*** Opening Listed entries ***

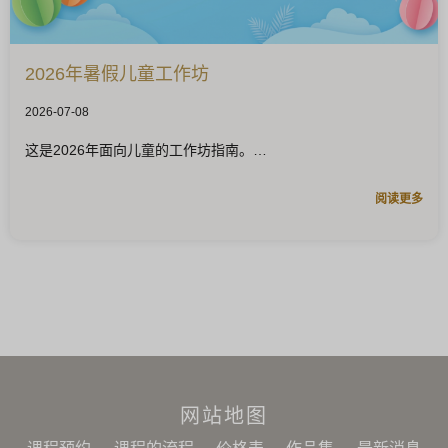
2026年暑假儿童工作坊
2026-07-08
这是2026年面向儿童的工作坊指南。
阅读更多
网站地图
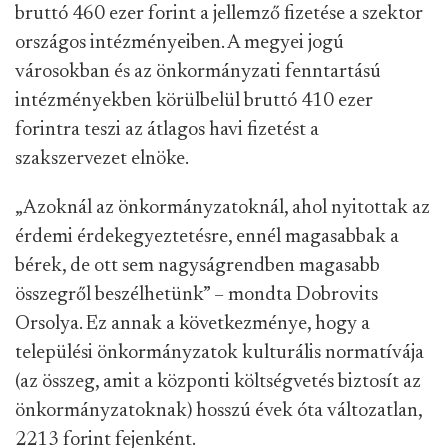
bruttó 460 ezer forint a jellemző fizetése a szektor
országos intézményeiben. A megyei jogú
városokban és az önkormányzati fenntartású
intézményekben körülbelül bruttó 410 ezer
forintra teszi az átlagos havi fizetést a
szakszervezet elnöke.
„Azoknál az önkormányzatoknál, ahol nyitottak az
érdemi érdekegyeztetésre, ennél magasabbak a
bérek, de ott sem nagyságrendben magasabb
összegről beszélhetünk” – mondta Dobrovits
Orsolya. Ez annak a következménye, hogy a
települési önkormányzatok kulturális normatívája
(az összeg, amit a központi költségvetés biztosít az
önkormányzatoknak) hosszú évek óta változatlan,
2213 forint fejenként.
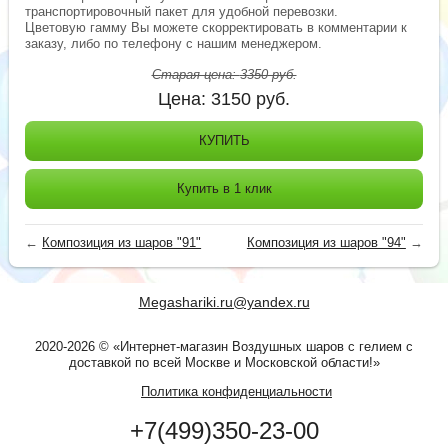
транспортировочный пакет для удобной перевозки.
Цветовую гамму Вы можете скорректировать в комментарии к
заказу, либо по телефону с нашим менеджером.
Старая цена:
3350
руб.
Цена:
3150
руб.
КУПИТЬ
Купить в 1 клик
←
Композиция из шаров "91"
Композиция из шаров "94"
→
Megashariki.ru@yandex.ru
2020-2026 © «Интернет-магазин Воздушных шаров с гелием с
доставкой по всей Москве и Московской области!»
Политика конфиденциальности
+7(499)350-23-00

*** Closing Listed entries ***

> What the task asks:
The word "bruttó" appears in some lines above. Return every one of those lines.

> Answer space:
bruttó 460 ezer forint a jellemző fizetése a szektor
intézményekben körülbelül bruttó 410 ezer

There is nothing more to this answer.